Refund USDC from your wallet

Send USDC from your collection wallet back to refund.recipient and record the refund tx hash so it’s auditable.
import { Account, Contract, RpcProvider, cairo } from "starknet";

async function handleRefundDue(refund: {
  recipient: string;
  paymentTransactionHash: string;
  amount: string;
}) {
  const provider = new RpcProvider({ nodeUrl: process.env.STARKNET_RPC_URL! });

  // 1. Verify a USDC Transfer into YOUR wallet actually settled (phantom guard).
  const receipt: any = await provider.getTransactionReceipt(refund.paymentTransactionHash);
  const settled =
    receipt.execution_status === "SUCCEEDED" &&
    receipt.events?.some(
      (e: any) =>
        BigInt(e.from_address) === BigInt(USDC_ADDRESS) &&
        [...(e.keys ?? []), ...(e.data ?? [])].some((x: string) => BigInt(x) === BigInt(MY_WALLET)),
    );
  if (!settled) return;

  // 2. Idempotency: reserve before sending.
  if (!(await reserveRefundOnce(refund.paymentTransactionHash))) return;

  // 3. Cap. 4. Send USDC back to the user.
  const amount = Math.min(Number(refund.amount), MAX_REFUND_USD);
  const account = new Account({ provider, address: MY_WALLET, signer: process.env.MY_WALLET_PK! });
  const usdc = new Contract({ abi: ERC20_ABI, address: USDC_ADDRESS });
  const call = usdc.populate("transfer", [
    refund.recipient,
    cairo.uint256(BigInt(Math.floor(amount * 1_000_000))), // USDC is 6 dp
  ]);
  const { transaction_hash } = await account.execute(call);
  await markRefundSent(refund.paymentTransactionHash, transaction_hash);
}
Return 2xx quickly and do the on-chain work asynchronously so a slow refund doesn’t trigger webhook retries.
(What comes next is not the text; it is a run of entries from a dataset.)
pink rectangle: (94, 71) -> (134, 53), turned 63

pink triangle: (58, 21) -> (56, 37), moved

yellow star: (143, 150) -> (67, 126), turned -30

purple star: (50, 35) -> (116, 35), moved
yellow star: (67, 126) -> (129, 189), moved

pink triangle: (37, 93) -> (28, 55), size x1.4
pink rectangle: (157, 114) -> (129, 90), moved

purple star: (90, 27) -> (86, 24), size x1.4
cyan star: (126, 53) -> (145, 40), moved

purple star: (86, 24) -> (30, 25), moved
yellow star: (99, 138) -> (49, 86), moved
Idempotency makes retries safe regardless.

Avoid charging twice in the first place

Refunds are the safety net — the better fix is not double-charging:
  • Reuse the idempotency key on retry. transactionHash on POST /v1/sku-purchases is the idempotency key. Persist it per (skuId, reference, amount) and reuse it when the user taps “try again” — a repeated key returns the existing purchase instead of creating a second charge.
  • Lock the buy action while a purchase is in flight to prevent a double-submit.
  • Chipi also rejects an exact (skuId, reference, amount) repeat within the carrier’s dedup window before any new debit, as a server-side backstop.